Thank you. I hope some day the channels grows sufficiently. Yes it works for any of 'the seven deadly sins'. I have a video of all 7 forms. However, the function must be rewritten as a rational function to apply L"Hospital.
@@PrimeNewtons ah ok, good to know - I actually did watch your seven sins video, so what your saying is that basically all indeterminate forms in some way are derived from 0/0 and as such can have l’hopital’s rule applied to them if expressed as a quotient?
Share a thought? This theorem requires a vivid demonstration for a memory-able understanding. May i suggest the following. Sketch -graph on board: Draw f(x) which is dome -shaped and going through zero at x=a. Also on the same graph, sketch the corresponding f' (x) ; of course with f ' (a)= zero. ..... then also draw th same for a carefully selected g(x).. discuss. what you see. ... Good luck, and have god time having such an enviable job.....suresh
Thank you for this explanation! Can you give us any function which needs another application of l'Hospital's rule ? And by the way your handwriting is nice !

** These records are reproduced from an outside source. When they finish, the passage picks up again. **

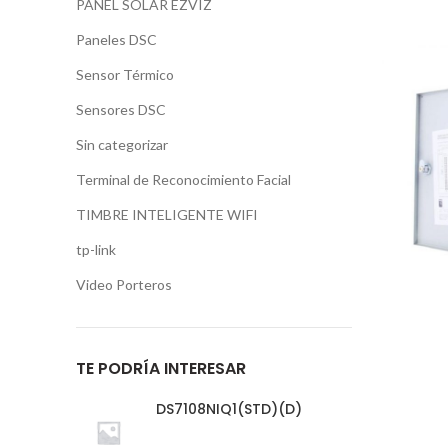
PANEL SOLAR EZVIZ
Paneles DSC
Sensor Térmico
Sensores DSC
Sin categorizar
Terminal de Reconocimiento Facial
TIMBRE INTELIGENTE WIFI
tp-link
Video Porteros
TE PODRÍA INTERESAR
DS7108NIQ1(STD)(D)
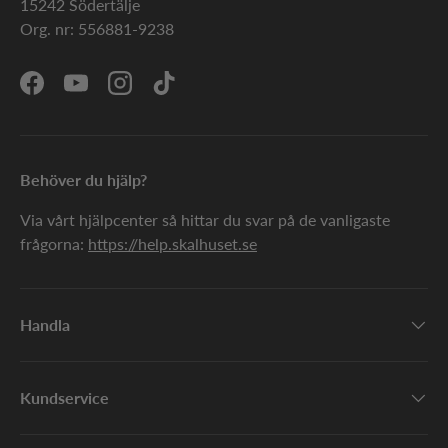
15242 Södertälje
Org. nr: 556881-9238
Facebook
YouTube
Instagram
TikTok
Behöver du hjälp?
Via vårt hjälpcenter så hittar du svar på de vanligaste
frågorna:
https://help.skalhuset.se
Handla
Kundservice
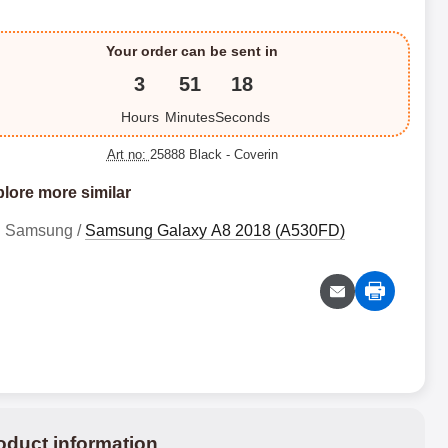
Your order can be sent in
3
51
17
Hours
Minutes
Seconds
Art no:
25888 Black
- Coverin
lore more similar
Samsung /
Samsung Galaxy A8 2018 (A530FD)
oduct information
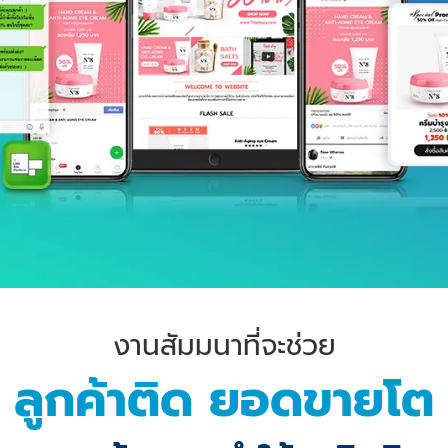
งานสัมมนาที่จะช่วย
ลูกค้าติด ยอดขายโต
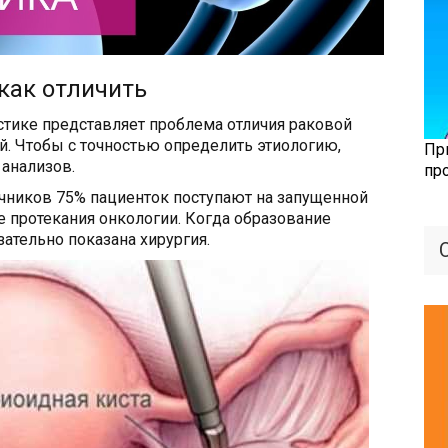
 как отличить
тике представляет проблема отличия раковой
й. Чтобы с точностью определить этиологию,
Пр
 анализов.
пр
ичников 75% пациенток поступают на запущенной
е протекания онкологии. Когда образование
зательно показана хирургия.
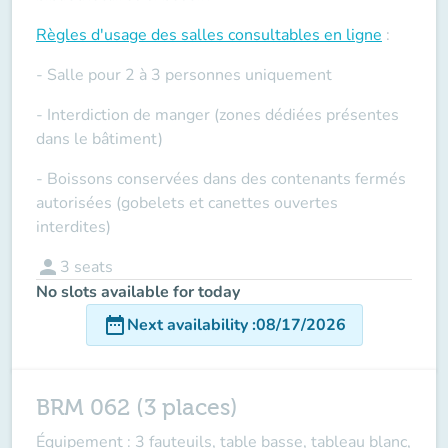
Règles d'usage des salles
consultables en ligne
:
- Salle pour 2 à 3 personnes uniquement
- Interdiction de manger (zones dédiées présentes
dans le bâtiment)
- Boissons conservées dans des contenants fermés
autorisées (gobelets et canettes ouvertes
interdites)
person
3
seats
No slots available for today
date_range
Next availability
:
08/17/2026
BRM 062 (3 places)
Équipement : 3 fauteuils, table basse, tableau blanc,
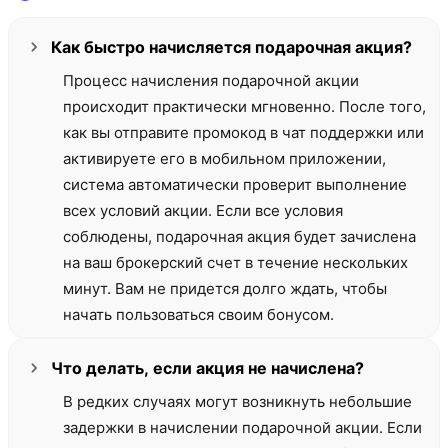
Как быстро начисляется подарочная акция?
Процесс начисления подарочной акции
происходит практически мгновенно. После того,
как вы отправите промокод в чат поддержки или
активируете его в мобильном приложении,
система автоматически проверит выполнение
всех условий акции. Если все условия
соблюдены, подарочная акция будет зачислена
на ваш брокерский счет в течение нескольких
минут. Вам не придется долго ждать, чтобы
начать пользоваться своим бонусом.
Что делать, если акция не начислена?
В редких случаях могут возникнуть небольшие
задержки в начислении подарочной акции. Если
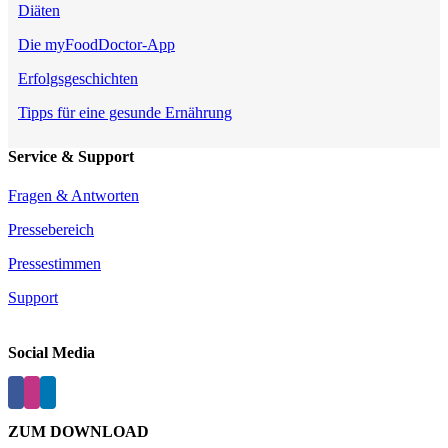
Diäten
Die myFoodDoctor-App
Erfolgsgeschichten
Tipps für eine gesunde Ernährung
Service & Support
Fragen & Antworten
Pressebereich
Pressestimmen
Support
Social Media
ZUM DOWNLOAD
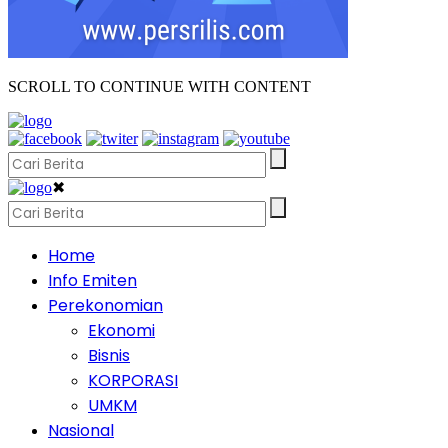
SCROLL TO CONTINUE WITH CONTENT
✖
Home
Info Emiten
Perekonomian
Ekonomi
Bisnis
KORPORASI
UMKM
Nasional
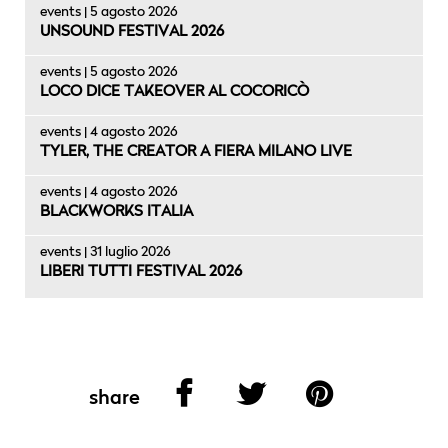
events | 5 agosto 2026
UNSOUND FESTIVAL 2026
events | 5 agosto 2026
LOCO DICE TAKEOVER AL COCORICÒ
events | 4 agosto 2026
TYLER, THE CREATOR A FIERA MILANO LIVE
events | 4 agosto 2026
BLACKWORKS ITALIA
events | 31 luglio 2026
LIBERI TUTTI FESTIVAL 2026
share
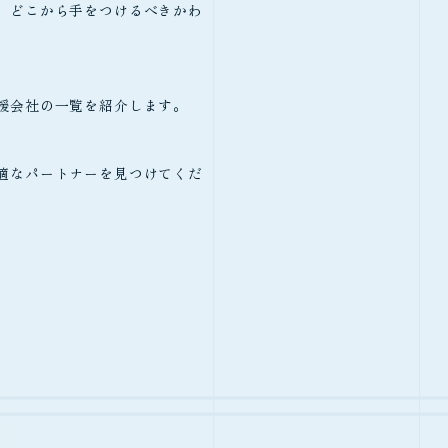
、どこから手をつけるべきかわ
援会社の一覧を紹介します。
適なパートナーを見つけてくだ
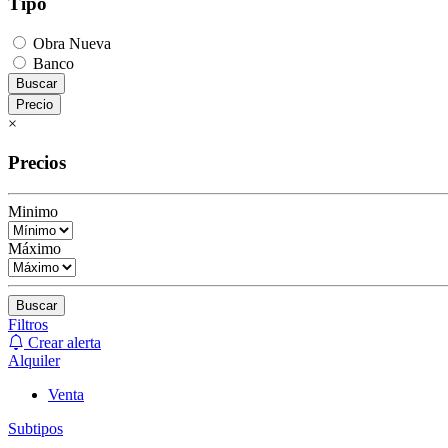
Tipo
Obra Nueva
Banco
Buscar
Precio
×
Precios
Minimo
Máximo
Buscar
Filtros
Crear alerta
Alquiler
Venta
Subtipos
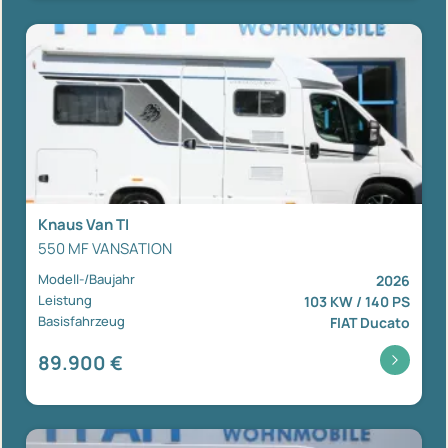
Knaus Van TI
550 MF VANSATION
Modell-/Baujahr
2026
Leistung
103 KW / 140 PS
Basisfahrzeug
FIAT Ducato
89.900 €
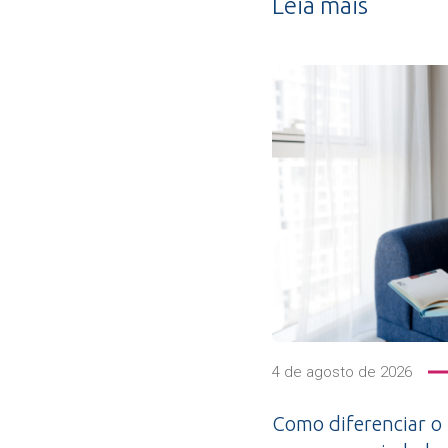
Leia mais
4 de agosto de 2026
Como diferenciar o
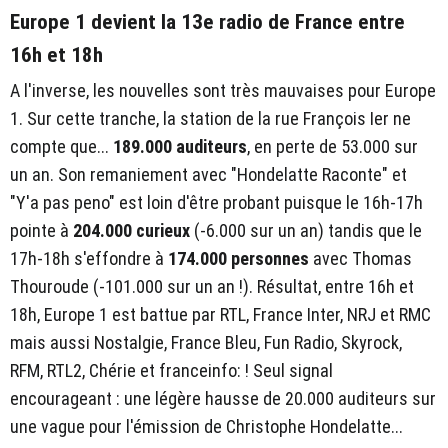
Europe 1 devient la 13e radio de France entre
16h et 18h
A l'inverse, les nouvelles sont très mauvaises pour Europe
1. Sur cette tranche, la station de la rue François Ier ne
compte que...
189.000 auditeurs
, en perte de 53.000 sur
un an. Son remaniement avec "Hondelatte Raconte" et
"Y'a pas peno" est loin d'être probant puisque le 16h-17h
pointe à
204.000 curieux
(-6.000 sur un an) tandis que le
17h-18h s'effondre à
174.000 personnes
avec Thomas
Thouroude (-101.000 sur un an !). Résultat, entre 16h et
18h, Europe 1 est battue par RTL, France Inter, NRJ et RMC
mais aussi Nostalgie, France Bleu, Fun Radio, Skyrock,
RFM, RTL2, Chérie et franceinfo: ! Seul signal
encourageant : une légère hausse de 20.000 auditeurs sur
une vague pour l'émission de Christophe Hondelatte...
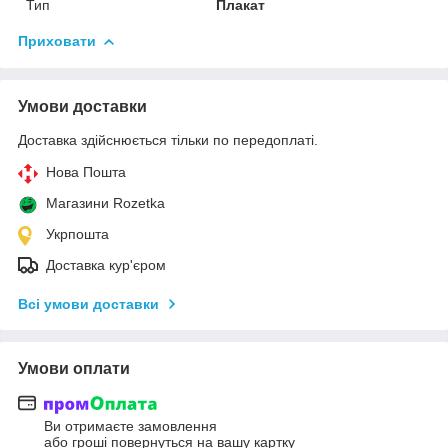
Тип
Плакат
Приховати
Умови доставки
Доставка здійснюється тільки по передоплаті.
Нова Пошта
Магазини Rozetka
Укрпошта
Доставка кур'єром
Всі умови доставки
Умови оплати
Ви отримаєте замовлення
або гроші повернуться на вашу картку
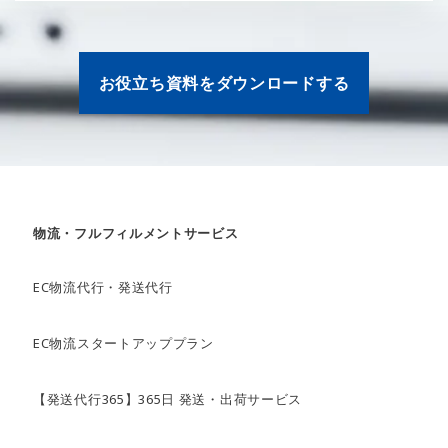
お役立ち資料をダウンロードする
物流・フルフィルメントサービス
EC物流代行・発送代行
EC物流スタートアッププラン
【発送代行365】365日 発送・出荷サービス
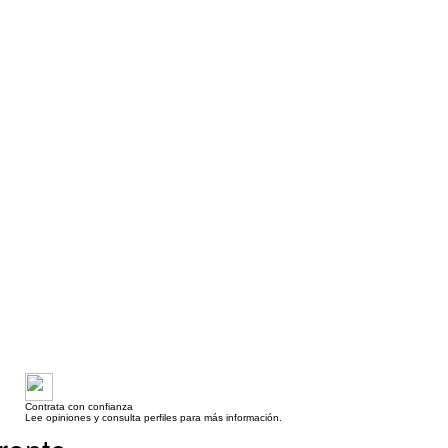
Contrata con confianza
Lee opiniones y consulta perfiles para más información.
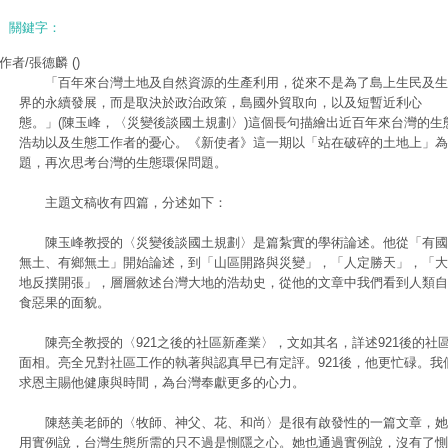
關鍵字：
作者/張德麟
()
「百年來台灣土地及自然資源的生產利用，從來不是為了島上生民及生
界的永續發展，而是取決於政治政策，島國外貿取向，以及短暫近利心
態。」(陳玉峰，〈災變後談國土規劃〉)這個長句描繪出近百年來台灣的生
浩劫以及生態工作者的憂心。《新使者》這一期以「站在破碎的土地上」為
題，再次思考台灣的生態環保問題。
主題文稿收有四篇，分述如下：
陳玉峰教授的〈災變後談國土規劃〉是篇紮實的學術論述。他從「有國
無土、有鄉無土」開始論述，到「山區開路與災變」，「人定勝天」，「大
地反撲開張」，層層敘述台灣大地的浩劫史，從他的文章中我們看到人類自
食惡果的面貌。
陳亮全教授的〈921之後的社區新產業〉，文如其名，詳述921後的社
面相。亮全兄對社區工作的執著與認真早已有定評。921後，他更忙碌。我
求恩主賜他健康與時間，為台灣奉獻更多的心力。
陳慈美老師的〈牧師、神父、花、和尚〉是很有啟發性的一篇文章，她
用實例說，台灣生態所需的只不過是惻隱之心。她也通過實例說，沒有了惻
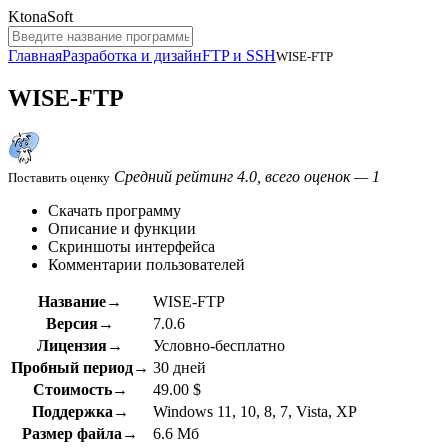
KtonaSoft
Главная
Разработка и дизайн
FTP и SSH
WISE-FTP
WISE-FTP
Средний рейтинг 4.0, всего оценок — 1
Поставить оценку
Скачать программу
Описание и функции
Скриншоты интерфейса
Комментарии пользователей
Название→
WISE-FTP
Версия→
7.0.6
Лицензия→
Условно-бесплатно
Пробный период→
30 дней
Стоимость→
49.00 $
Поддержка→
Windows 11, 10, 8, 7, Vista, XP
Размер файла→
6.6 Мб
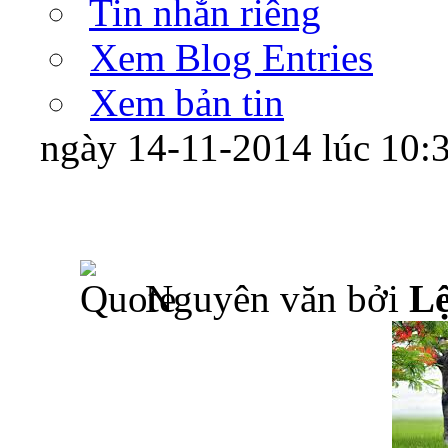
Tin nhắn riêng
Xem Blog Entries
Xem bản tin
ngày 14-11-2014 lúc 10
Nguyên văn bởi
L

Dear sir. Very Good evening. The explanation part is excellent. The spelling of the rule is to be corrected as I guess. It is L'HOPITAL'S RULE with a hat symbol over O.
Great video! But I miss some explanation about the limit ∞/∞. (and the rule of Hospital is that you go there, when you're ill. You use Hopital for math).
Alright, theres just one important caveat. What if lim x->a f/g is not indeterminate like 0/0? What if it’s defined like 5 or 6. You might think you can use l’hopital anyway. Well it turns out you cannot. The reason is very subtle. If the limit is not indeterminate, then the limit of f/g is the same as when you evaluate f/g at exactly a. We can write the ratio of the derivatives as lim x->a (f(x)-f(a)/g(x)-g(a) )(x-a)/(x-a). The reason that I’m doing this, is that when I evaluate x at a, we get 0/0. This means that we get an undefined result for when we evaluate defined limits. This is quite important to mention.
The only kind of small concern is that for the new limit to be equal to(f(a))'/(g(a))' it probably has yo assume that it is not an indefinite form,but again im not so sure if this is a problem
@@PrimeNewtons I do like the proof. Can you do another video with the rigorous proof? Also one that handles infinity / infinity and the other variations? You do such a magnificent job of presenting, sir! 😃
Better proof and correct oroff involves MEAN VALUE THEOREM : f(x) = f'(x)(x-a), and g(x) =g'(x)(x-a) then a bit of simple algebra yields limit as x approaches a of f'(x)/g'(x) and not simply f'(x)/g'(x).
A really amazing proof But what about the infinity by infinity form😕😕 Also I had a question Say the indertiminate form 1^♾️ For ex a lim g(x) ^f(x) Now say f(a) = 0/0 However it's f'(a) is infinity And g(a) is infinity Then should we apply the standard limit of 1^♾️ form
Mr Newton, you Completely threw me off when you mentioned "checking out" the factors instead of saying "crossing out the factors", which i'm so use to hearing. It has more of a positive connotation when saying checking out the factor !! i think i'll start saying that too. Great video nonetheless.